I guess the big question all this brings up, and the question I find myself asking is to what extent does apple really know about this, and to what extent are they trying to change things.  In the end of the podcast, they talked about the reports apple issues each year, and the auditors they send to change the conditions.  So in response to my question, I think first it’s important to say- THEY MUST KNOW EVERYTHING ABOUT THIS.  If me, as a consumer can read on BBC, or through a podcast about the working conditions in these factories, then people whose job it is to maintain apples public image definitely know.  Furthermore, as Mr. Daisey said explicitly, the factory executives will show potential investors anything they want to see in the factory.  With that said, its nearly impossible that the numerous executives that liaised with factories were unaware of their conditions.

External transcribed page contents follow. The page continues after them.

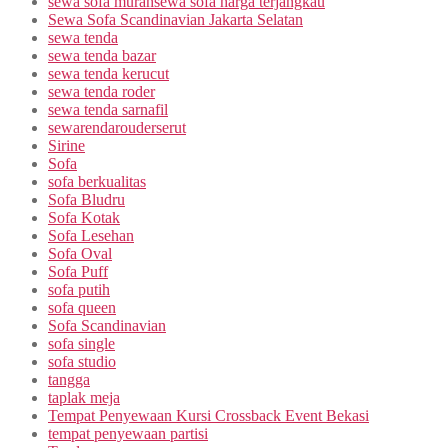
sewa sofa murahsewa sofa harga terjangkau
Sewa Sofa Scandinavian Jakarta Selatan
sewa tenda
sewa tenda bazar
sewa tenda kerucut
sewa tenda roder
sewa tenda sarnafil
sewarendarouderserut
Sirine
Sofa
sofa berkualitas
Sofa Bludru
Sofa Kotak
Sofa Lesehan
Sofa Oval
Sofa Puff
sofa putih
sofa queen
Sofa Scandinavian
sofa single
sofa studio
tangga
taplak meja
Tempat Penyewaan Kursi Crossback Event Bekasi
tempat penyewaan partisi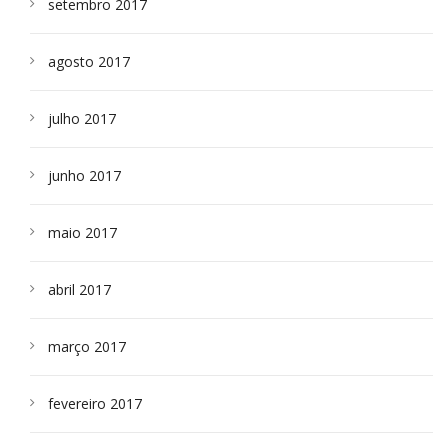
setembro 2017
agosto 2017
julho 2017
junho 2017
maio 2017
abril 2017
março 2017
fevereiro 2017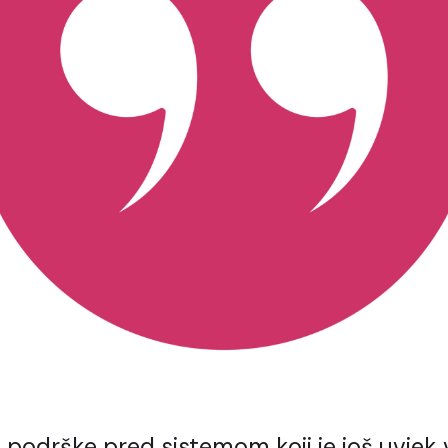
i podrške pred sistemom koji je još uvjek 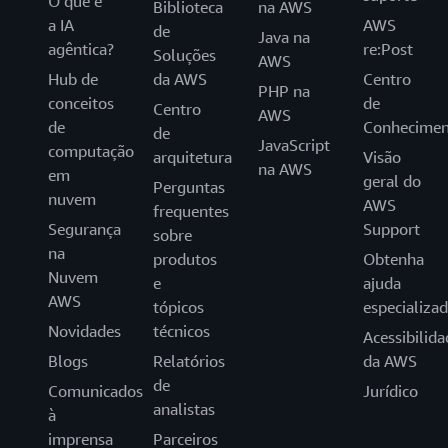
O que é
Biblioteca
na AWS
a IA
AWS
de
Java na
agêntica?
re:Post
Soluções
AWS
Hub de
da AWS
Centro
PHP na
conceitos
de
Centro
AWS
de
Conhecimen
de
JavaScript
computação
arquitetura
Visão
na AWS
em
geral do
Perguntas
nuvem
AWS
frequentes
Segurança
Support
sobre
na
produtos
Obtenha
Nuvem
e
ajuda
AWS
tópicos
especializa
Novidades
técnicos
Acessibilida
Blogs
Relatórios
da AWS
de
Comunicados
Jurídico
analistas
à
imprensa
Parceiros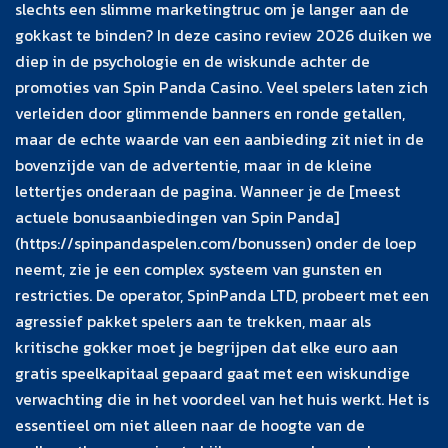
slechts een slimme marketingtruc om je langer aan de
gokkast te binden? In deze casino review 2026 duiken we
diep in de psychologie en de wiskunde achter de
promoties van Spin Panda Casino. Veel spelers laten zich
verleiden door glimmende banners en ronde getallen,
maar de echte waarde van een aanbieding zit niet in de
bovenzijde van de advertentie, maar in de kleine
lettertjes onderaan de pagina. Wanneer je de [meest
actuele bonusaanbiedingen van Spin Panda]
(https://spinpandaspelen.com/bonussen) onder de loep
neemt, zie je een complex systeem van gunsten en
restricties. De operator, SpinPanda LTD, probeert met een
agressief pakket spelers aan te trekken, maar als
kritische gokker moet je begrijpen dat elke euro aan
gratis speelkapitaal gepaard gaat met een wiskundige
verwachting die in het voordeel van het huis werkt. Het is
essentieel om niet alleen naar de hoogte van de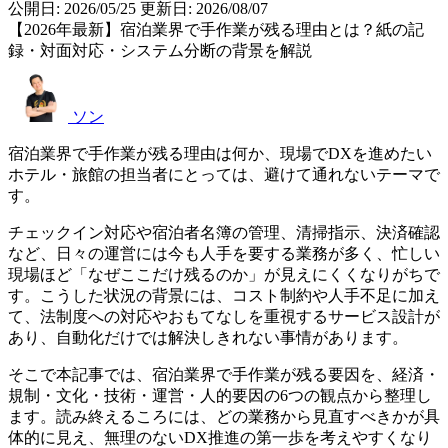
公開日: 2026/05/25
更新日: 2026/08/07
【2026年最新】宿泊業界で手作業が残る理由とは？紙の記
録・対面対応・システム分断の背景を解説
ソン
宿泊業界で手作業が残る理由は何か、現場でDXを進めたい
ホテル・旅館の担当者にとっては、避けて通れないテーマで
す。
チェックイン対応や宿泊者名簿の管理、清掃指示、決済確認
など、日々の運営には今も人手を要する業務が多く、忙しい
現場ほど「なぜここだけ残るのか」が見えにくくなりがちで
す。こうした状況の背景には、コスト制約や人手不足に加え
て、法制度への対応やおもてなしを重視するサービス設計が
あり、自動化だけでは解決しきれない事情があります。
そこで本記事では、宿泊業界で手作業が残る要因を、経済・
規制・文化・技術・運営・人的要因の6つの観点から整理し
ます。読み終えるころには、どの業務から見直すべきかが具
体的に見え、無理のないDX推進の第一歩を考えやすくなり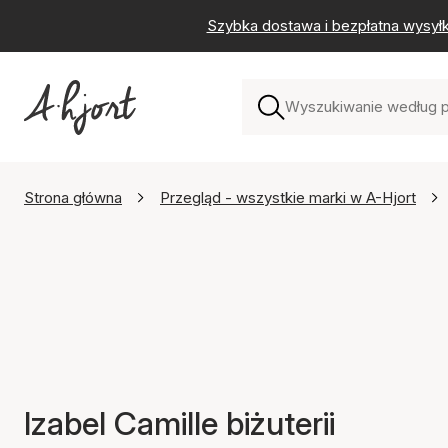
Szybka dostawa i bezpłatna wysył
Strona główna
Przegląd - wszystkie marki w A-Hjort
Izabel Camille biżuterii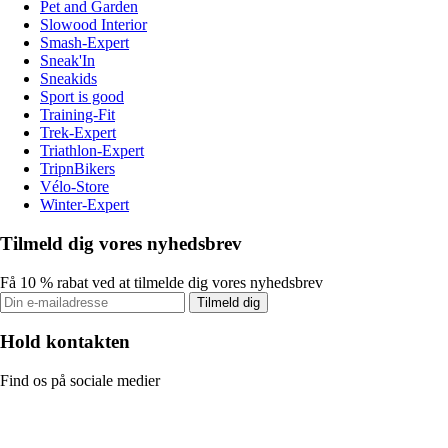
Pet and Garden
Slowood Interior
Smash-Expert
Sneak'In
Sneakids
Sport is good
Training-Fit
Trek-Expert
Triathlon-Expert
TripnBikers
Vélo-Store
Winter-Expert
Tilmeld dig vores nyhedsbrev
Få 10 % rabat ved at tilmelde dig vores nyhedsbrev
Tilmeld dig
Hold kontakten
Find os på sociale medier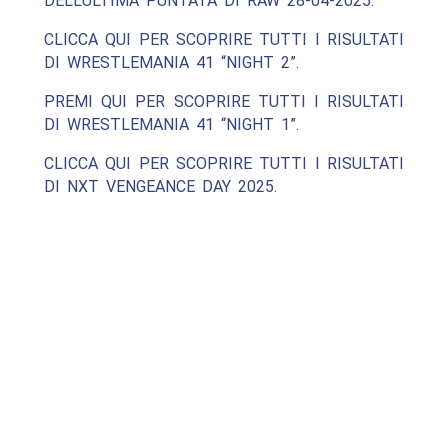
DELL’ULTIMA PUNTATA DI RAW 28-04-2025.
CLICCA QUI PER SCOPRIRE TUTTI I RISULTATI
DI WRESTLEMANIA 41 “NIGHT 2”.
PREMI QUI PER SCOPRIRE TUTTI I RISULTATI
DI WRESTLEMANIA 41 “NIGHT 1”.
CLICCA QUI PER SCOPRIRE TUTTI I RISULTATI
DI NXT VENGEANCE DAY 2025.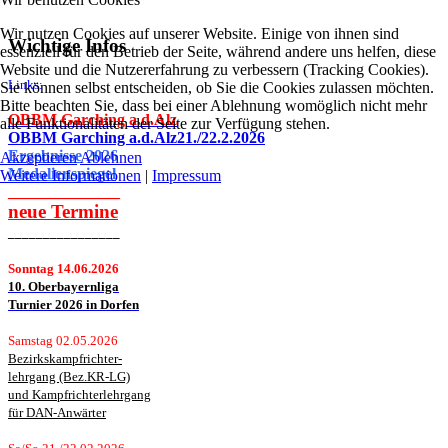
Wir nutzen Cookies auf unserer Website. Einige von ihnen sind
Wichtige Infos
essenziell für den Betrieb der Seite, während andere uns helfen, diese
Website und die Nutzererfahrung zu verbessern (Tracking Cookies).
Links:
Sie können selbst entscheiden, ob Sie die Cookies zulassen möchten.
Bitte beachten Sie, dass bei einer Ablehnung womöglich nicht mehr
OBBM Garching a.d.Alz
alle Funktionalitäten der Seite zur Verfügung stehen.
OBBM Garching a.d.Alz21./22.2.2026
Ergebnisse
2026
Akzeptieren
Ablehnen
Medalienspiegel
Weitere Informationen
|
Impressum
______________
neue
Termine
________________
Sonntag 14.06.2026
10. Oberbayernliga
Turnier 2026 in Dorfen
Samstag 02.05.2026
Bezirkskampfrichter-
lehrgang (Bez.KR-LG)
und Kampfrichterlehrgang
für DAN-Anwärter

With this in mind, the final question that comes up is, “is apple ethical?”  To this, I would unfortunately have to say no.  This is simply because from what little I’ve heard, it seems apple did not investigate into the working conditions in their outsourced factories until the news of employee suicides reached the mainstream media.  The massive campaign that followed then seemed superficial considering there was absolutely no way apple discovered these conditions along with the rest of the world.  There are businesses out there that genuinely try to make a social impact along with reaping economic gains.  Apple however, seems to me much more concerned with the financial aspect, and only seems to incite social change when faced with harsh criticism from their consumers.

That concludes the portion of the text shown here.